# Boss ACA To PSA Adapter Mods?



## Guest (Nov 20, 2017)

I was going through my pedals and found a dead mint compressor sustainer pedal, but it takes the older 12V ACA adapter. I found this mod to convert the ACA to PSA. Should I do this? Are there other mods that will do the same thing? What about the resale value or historical collector thing if I change them over?

Modifying old Boss ACA pedals to PSA specs | stinkfoot.se


Thanks


----------



## cboutilier (Jan 12, 2016)

Vintage Boss pedals can not be safely opened up. It should be immediately mailed to me for proper handling and disposal...


----------



## Guest (Nov 20, 2017)

Anyone know about the power conversion mod? (mhammer knows...)


----------



## Granny Gremlin (Jun 3, 2016)

That's pretty straight forward - what's your question.


----------



## tonewoody (Mar 29, 2017)

It's a worthwhile mod and I wouldn't hesitate to do it on a mint condition Boss pedal. I've done it a many times and referred to the Stinkfoot site as a starting point. Lots of good info there.
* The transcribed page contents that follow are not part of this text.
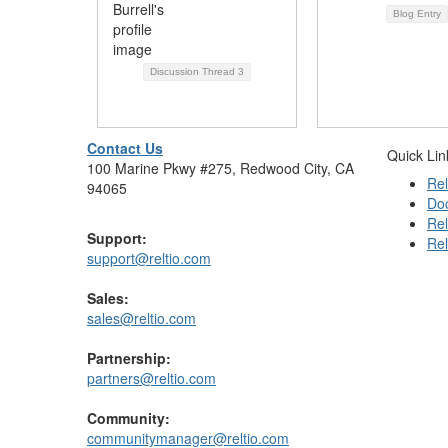
Blog Entry
Discussion Thread
3
Contact Us
Quick Lin
100 Marine Pkwy #275, Redwood City, CA
Rel
94065
Do
Rel
Support:
Rel
support@reltio.com
Sales:
sales@reltio.com
Partnership:
partners@reltio.com
Community:
communitymanager@reltio.com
It's been a while but I recall that while the Stinkfoot instructions are perfectly correct I used a different approach. I can't remember the exact details but it was even simpler than Stinkfoot's approach. Rather than de-soldering the diode and resistor and replacing with a jumper, it involved de-soldering/soldering the ends of just two offboard wires.
Why risk overheating the circuit board if you can avoid it?


----------



## Guest (Nov 21, 2017)

Granny Gremlin said:


> That's pretty straight forward - what's your question.


Should I do this? Are there other mods that will do the same thing? What about the resale value or historical collector thing if I change them over?


----------



## tonewoody (Mar 29, 2017)

Player99 said:


> Should I do this? Are there other mods that will do the same thing? What about the resale value or historical collector thing if I change them over?


If you are worried about 'collector value' , run the pedal with a 9 volt battery.


----------



## Guest (Nov 21, 2017)

tonewoody said:


> If you are worried about 'collector value' , run the pedal with a 9 volt battery.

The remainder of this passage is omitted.